We get one kind of look at what fruit we might bear in transformation in our reading from Isaiah this morning. “The nursing child shall play over the hole of the asp, and the weaned child shall put its hand on the adder’s den” Isaiah says. This image of children playing safely with snakes is part of Isaiah’s much larger vision of the “peaceable kingdom,” the resolution of all violence and predation throughout the natural and human worlds by God’s grace.
But what interests me about this image in particular is the way it signifies the end of fear. Fear of snakes seems to be one of those hard-wired, genetically-built-in basic phobias of the human psyche. Most of us automatically say “Snakes? Ew!” without even thinking about it. But these babies, young enough that they are still nursing, or maybe just stopped nursing, are playing over asps, putting their hands in with adders, and are not afraid. To me this seems to be a symbol for what we can do when we are not bound by fear.

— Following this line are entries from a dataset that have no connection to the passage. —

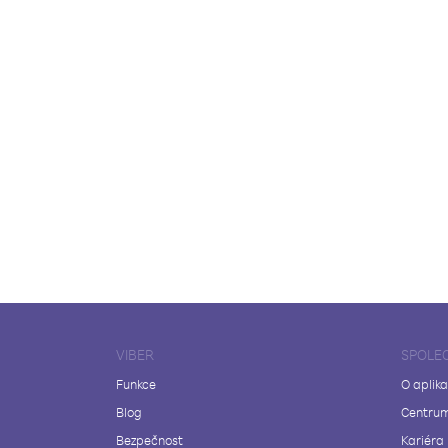
VIBER
SPOLE
Funkce
O aplika
Blog
Centrum
Bezpečnost
Kariéra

Can you imagine what it would be like not to be afraid? I’m not talking about being foolhardy; I’m not talking about being reckless; I’m not suggesting taking all kinds of crazy risks without knowing what you’re doing. What I am talking about is not being anxious, not being fearful, not being timid about trying out abundant life. What might it be like for you to try something new if you were not afraid of failing? What might it be like for you to be generous if you were not afraid of not having enough for yourself? What might it be like for you to pray if you were not afraid that you didn’t know how to do it right, or, even worse, afraid that no one was listening? What might it be like for you to love if you were not afraid of being hurt? How might you live if you were transformed in your thinking to be like the nursing child playing over the hole of the asp and the weaned child putting its hand on the adder’s den?
And Isaiah is very clear about what it is that produces this change of thinking in us, what it is that gets inside us and changes the very way our perceptions and feelings work. What makes that change is the Spirit of God: “the spirit of wisdom and understanding, the spirit of counsel and might, the spirit of knowledge and the awe of the Lord.” This new kind of thinking is not something we have to produce all on our own, it’s not a repentance we have to make to show God how sorry we are. But this transformation in us is a gift from God, the working in us of God’s Spirit, that comes to us when we turn to God in hope and joy.
And it is that sort of repentance, that opening to metanoia, that is signified in the water of baptism. It is that turning to the way of transformation that comes from being baptized with the Holy Spirit and with fire. It is that way of living with a changed mind into which we invite Jack today, in covenant and anointing and blessing which we all share as we join in this baptismal service. John said “I baptize you with water for repentance” – and that waters our spirits to grow and bear fruit for transformation.
And so this Advent, I pray for you that you will bear fruit worthy of repentance, that you will be opened in mind and heart and spirit to a new way of knowing truth and doing truth in God. With that kind of repentance, that metanoia, this Advent, may we all celebrate the Incarnation of Jesus at Christmas with greater depth and greater love and greater joy. Amen.